This district is a cluster of 26 villages. most of them are 1,000 meters above sea level and higher. Within the district is one of the most important landmarks to Eastern Christianity and Maronite history - Qannubin Monastery. The major part of the Kadisha Valley, known as Qannoubine Valley is where Hermits have resided since around the year 600 CE, the last being Father Antonios Tarabay (fr), whose file at the Vatican is progressing toward beatification.

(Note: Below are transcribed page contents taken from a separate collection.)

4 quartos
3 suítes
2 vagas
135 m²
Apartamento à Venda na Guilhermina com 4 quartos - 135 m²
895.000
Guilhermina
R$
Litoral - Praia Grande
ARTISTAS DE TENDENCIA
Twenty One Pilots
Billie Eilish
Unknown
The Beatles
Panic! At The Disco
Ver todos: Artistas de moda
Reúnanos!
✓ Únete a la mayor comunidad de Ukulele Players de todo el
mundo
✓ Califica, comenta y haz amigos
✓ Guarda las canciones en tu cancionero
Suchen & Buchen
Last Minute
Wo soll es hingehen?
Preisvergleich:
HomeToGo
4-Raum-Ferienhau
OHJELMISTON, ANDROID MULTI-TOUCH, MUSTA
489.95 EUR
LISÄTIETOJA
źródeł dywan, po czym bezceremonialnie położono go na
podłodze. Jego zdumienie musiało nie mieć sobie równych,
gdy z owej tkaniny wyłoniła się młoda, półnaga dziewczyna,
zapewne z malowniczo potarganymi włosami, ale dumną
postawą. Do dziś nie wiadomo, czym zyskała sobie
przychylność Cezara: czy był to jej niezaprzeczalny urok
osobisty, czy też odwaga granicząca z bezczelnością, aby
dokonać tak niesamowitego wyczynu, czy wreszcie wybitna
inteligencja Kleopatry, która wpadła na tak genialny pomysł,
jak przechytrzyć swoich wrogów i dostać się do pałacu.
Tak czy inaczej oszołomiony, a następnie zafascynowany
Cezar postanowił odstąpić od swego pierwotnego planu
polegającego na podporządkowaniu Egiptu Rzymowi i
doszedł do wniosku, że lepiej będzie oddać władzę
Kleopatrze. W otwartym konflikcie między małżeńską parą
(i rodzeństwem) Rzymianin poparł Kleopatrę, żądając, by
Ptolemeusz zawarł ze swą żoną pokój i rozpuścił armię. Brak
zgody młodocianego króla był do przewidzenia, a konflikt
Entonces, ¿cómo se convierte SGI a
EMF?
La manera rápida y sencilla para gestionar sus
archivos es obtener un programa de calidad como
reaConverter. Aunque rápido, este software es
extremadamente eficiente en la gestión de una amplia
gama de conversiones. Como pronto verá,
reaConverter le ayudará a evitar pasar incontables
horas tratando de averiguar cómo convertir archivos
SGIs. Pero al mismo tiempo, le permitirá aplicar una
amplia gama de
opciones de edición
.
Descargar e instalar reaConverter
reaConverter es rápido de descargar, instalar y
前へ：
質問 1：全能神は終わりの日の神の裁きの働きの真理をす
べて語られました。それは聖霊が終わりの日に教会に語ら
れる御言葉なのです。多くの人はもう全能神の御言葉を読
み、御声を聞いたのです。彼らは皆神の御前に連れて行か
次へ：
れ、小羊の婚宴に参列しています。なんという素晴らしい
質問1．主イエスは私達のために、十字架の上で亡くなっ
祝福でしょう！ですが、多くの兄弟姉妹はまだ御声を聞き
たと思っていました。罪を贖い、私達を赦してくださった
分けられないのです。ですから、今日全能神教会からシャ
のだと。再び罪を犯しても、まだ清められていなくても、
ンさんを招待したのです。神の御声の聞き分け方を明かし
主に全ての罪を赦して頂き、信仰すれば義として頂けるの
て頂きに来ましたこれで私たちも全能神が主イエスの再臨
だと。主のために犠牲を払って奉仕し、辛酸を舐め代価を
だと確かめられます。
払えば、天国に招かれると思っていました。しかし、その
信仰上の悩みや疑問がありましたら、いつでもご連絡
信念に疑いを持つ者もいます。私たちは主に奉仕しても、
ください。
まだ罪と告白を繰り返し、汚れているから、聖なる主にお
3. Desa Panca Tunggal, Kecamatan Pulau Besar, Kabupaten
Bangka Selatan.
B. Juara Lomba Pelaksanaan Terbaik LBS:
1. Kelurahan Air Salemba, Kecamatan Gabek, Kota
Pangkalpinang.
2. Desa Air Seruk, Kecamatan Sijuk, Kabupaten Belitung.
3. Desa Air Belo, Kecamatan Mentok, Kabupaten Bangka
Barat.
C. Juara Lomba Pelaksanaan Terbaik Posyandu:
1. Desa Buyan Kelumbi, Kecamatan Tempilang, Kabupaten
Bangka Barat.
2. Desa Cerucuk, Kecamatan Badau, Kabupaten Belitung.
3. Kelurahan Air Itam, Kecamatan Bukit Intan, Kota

He lived most of his life in the ancient Monastery of Saint Elisha located in a grotto deep in the Qannoubine Valley. In this valley, there are more than 26 monasteries all more than 1,000 years old. The top part of the valley is the location of the legendary cedar forest, the Cedars of God.

==Population==
The population of the district was estimated to be 76,831 by the Ministry of Social Affairs. The capital of the district is Bsharri.

== Religion and history ==
The Bsharri district is populated by more than 94% Maronite Christian. Having some 37 churches, Bsharri is sometimes called the "City of Churches." Five saints recognized by the Catholic Church hailed from Lebanon. The most prominent is Saint Charbel from Bekaa Kafra, the town with the highest elevation in the district. Many people from Lebanon and other countries in the world greatly honor Saint Charbel, known for his miracles of healing for Christians, Muslims, and those from all religious backgrounds who visit his hometown, seeking his intercession.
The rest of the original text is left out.